[Task to carry out] Every line containing the string "Rossano" is to be copied from the records.
################
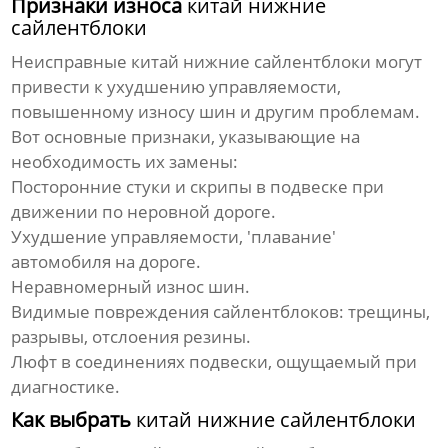
Признаки износа
китай нижние
сайлентблоки
Неисправные
китай нижние сайлентблоки
могут
привести к ухудшению управляемости,
повышенному износу шин и другим проблемам.
Вот основные признаки, указывающие на
необходимость их замены:
Посторонние стуки и скрипы в подвеске при
движении по неровной дороге.
Ухудшение управляемости, 'плавание'
автомобиля на дороге.
Неравномерный износ шин.
Видимые повреждения сайлентблоков: трещины,
разрывы, отслоения резины.
Люфт в соединениях подвески, ощущаемый при
диагностике.
Как выбрать
китай нижние сайлентблоки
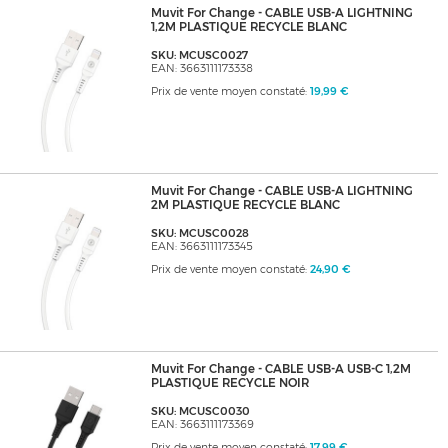
Muvit For Change - CABLE USB-A LIGHTNING
1,2M PLASTIQUE RECYCLE BLANC
SKU: MCUSC0027
EAN: 3663111173338
Prix de vente moyen constaté:
19,99 €
Muvit For Change - CABLE USB-A LIGHTNING
2M PLASTIQUE RECYCLE BLANC
SKU: MCUSC0028
EAN: 3663111173345
Prix de vente moyen constaté:
24,90 €
Muvit For Change - CABLE USB-A USB-C 1,2M
PLASTIQUE RECYCLE NOIR
SKU: MCUSC0030
EAN: 3663111173369
Prix de vente moyen constaté:
17,99 €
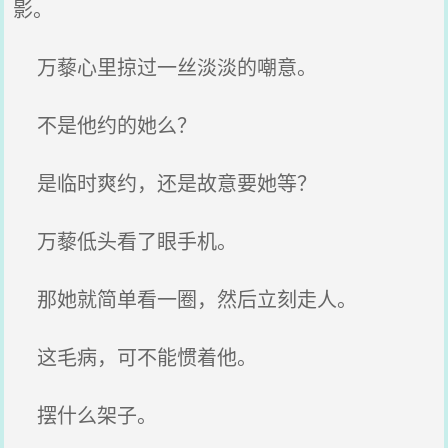
影。
万藜心里掠过一丝淡淡的嘲意。
不是他约的她么？
是临时爽约，还是故意要她等？
万藜低头看了眼手机。
那她就简单看一圈，然后立刻走人。
这毛病，可不能惯着他。
摆什么架子。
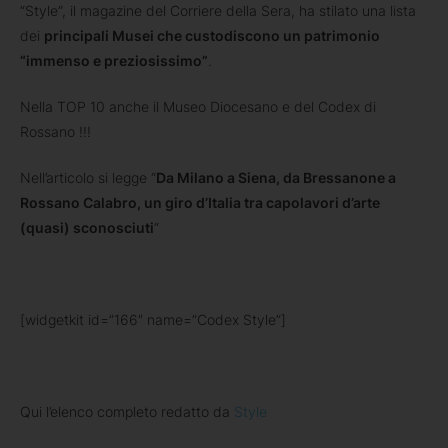
“Style”, il magazine del Corriere della Sera, ha stilato una lista
dei
principali Musei che custodiscono un patrimonio
“immenso e preziosissimo”
.
Nella TOP 10 anche il Museo Diocesano e del Codex di
Rossano !!!
Nell’articolo si legge “
Da Milano a Siena, da Bressanone a
Rossano Calabro, un giro d’Italia tra capolavori d’arte
(quasi) sconosciuti
“
[widgetkit id=”166″ name=”Codex Style”]
Qui l’elenco completo redatto da
Style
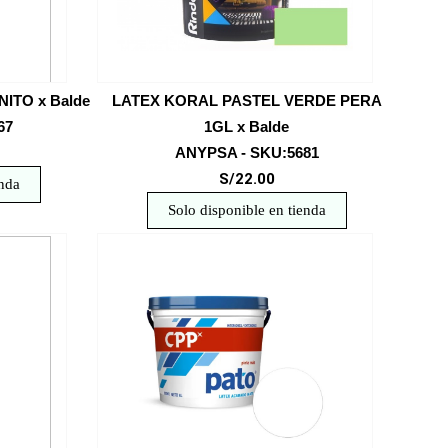
ITO x Balde
LATEX KORAL PASTEL VERDE PERA
67
1GL x Balde
ANYPSA - SKU:5681
S/22.00
enda
Solo disponible en tienda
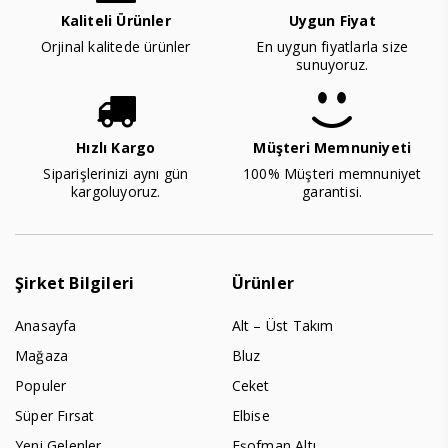
Kaliteli Ürünler
Uygun Fiyat
Orjinal kalitede ürünler
En uygun fiyatlarla size
sunuyoruz.
Hızlı Kargo
Müşteri Memnuniyeti
Siparişlerinizi aynı gün
100% Müşteri memnuniyet
kargoluyoruz.
garantisi.
Şirket Bilgileri
Ürünler
Anasayfa
Alt – Üst Takım
Mağaza
Bluz
Populer
Ceket
Süper Fırsat
Elbise
Yeni Gelenler
Eşofman Altı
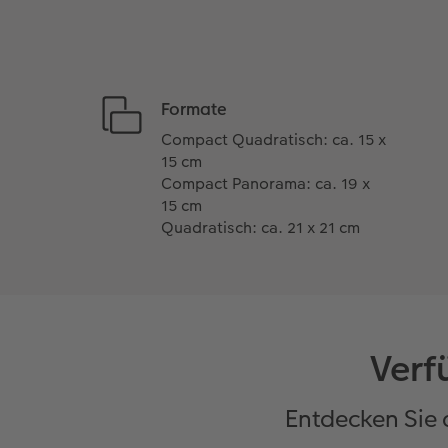
Formate
Compact Quadratisch: ca. 15 x
15 cm
Compact Panorama: ca. 19 x
15 cm
Quadratisch: ca. 21 x 21 cm
Verf
Entdecken Sie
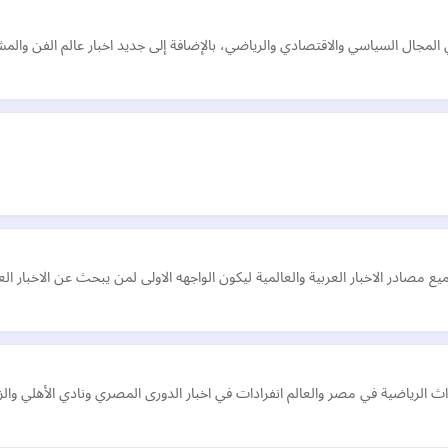
المجال السياسي والاقتصادي والرياضي، بالإضافة إلى جديد اخبار عالم الفن والمش
مصادر الاخبار العربية والعالمية ليكون الواجهه الاولى لمن يبحث عن الاخبار ال
الرياضية في مصر والعالم انفرادات في اخبار الدورى المصري ونادي الأهلي والزما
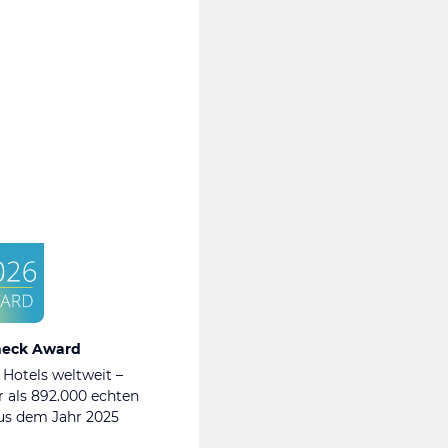
heck Award
 Hotels weltweit –
 als 892.000 echten
s dem Jahr 2025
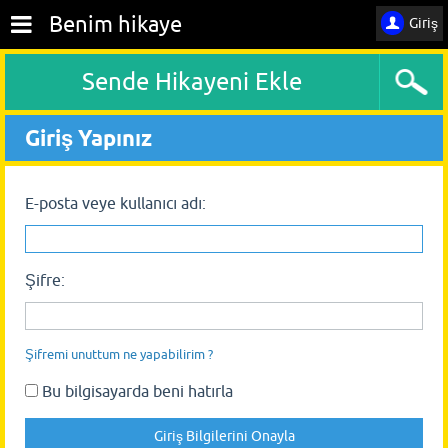
Benim hikaye
Giriş
Sende Hikayeni Ekle
Giriş Yapınız
E-posta veye kullanıcı adı:
Şifre:
Şifremi unuttum ne yapabilirim ?
Bu bilgisayarda beni hatırla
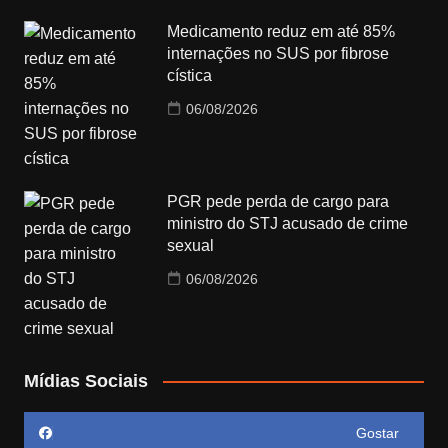
Medicamento reduz em até 85%
internações no SUS por fibrose
cística
06/08/2026
PGR pede perda de cargo para
ministro do STJ acusado de crime
sexual
06/08/2026
Mídias Sociais
Gostar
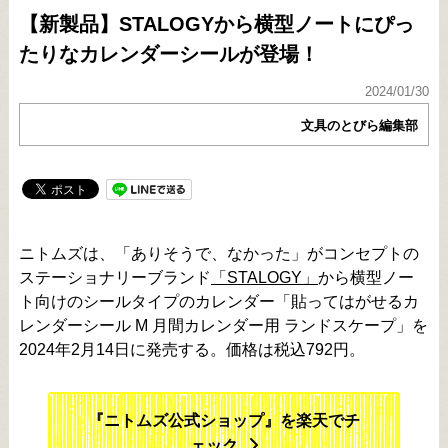
【新製品】STALOGYから横型ノートにぴっ
たりなカレンダーシールが登場！
2024/01/30
文具のとびら編集部
ニトムズは、「ありそうで、なかった」がコンセプトの
ステーショナリーブランド
「STALOGY」
から横型ノー
ト向けのシールタイプのカレンダー「貼ってはがせるカ
レンダーシール M 月間カレンダー用 ランドスケープ」を
2024年2月14日に発売する。価格は税込792円。
『ニトムズ公式ショップ』を楽天でチ
ェック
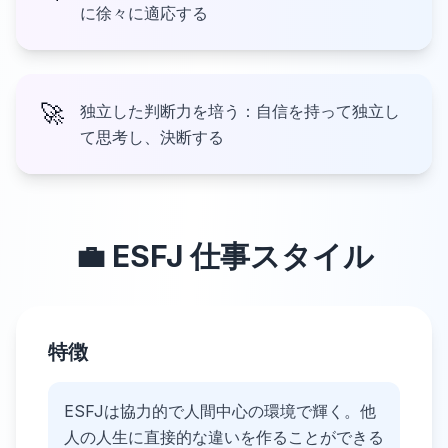
に徐々に適応する
🚀
独立した判断力を培う：自信を持って独立し
て思考し、決断する
💼
ESFJ
仕事スタイル
特徴
ESFJは協力的で人間中心の環境で輝く。他
人の人生に直接的な違いを作ることができる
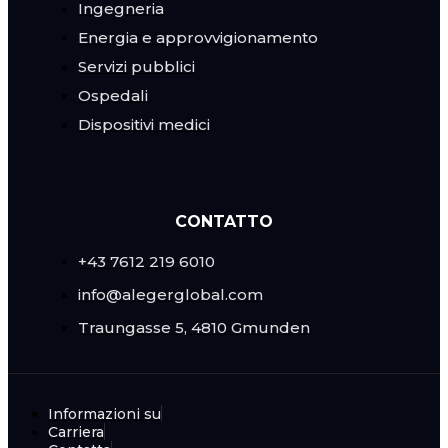
Ingegneria
Energia e approvvigionamento
Servizi pubblici
Ospedali
Dispositivi medici
CONTATTO
+43 7612 219 6010
info@alegerglobal.com
Traungasse 5, 4810 Gmunden
Informazioni su
Carriera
################
[Task response]
Rossano !!!
Rossano Calabro, un giro d’Italia tra capolavori d’arte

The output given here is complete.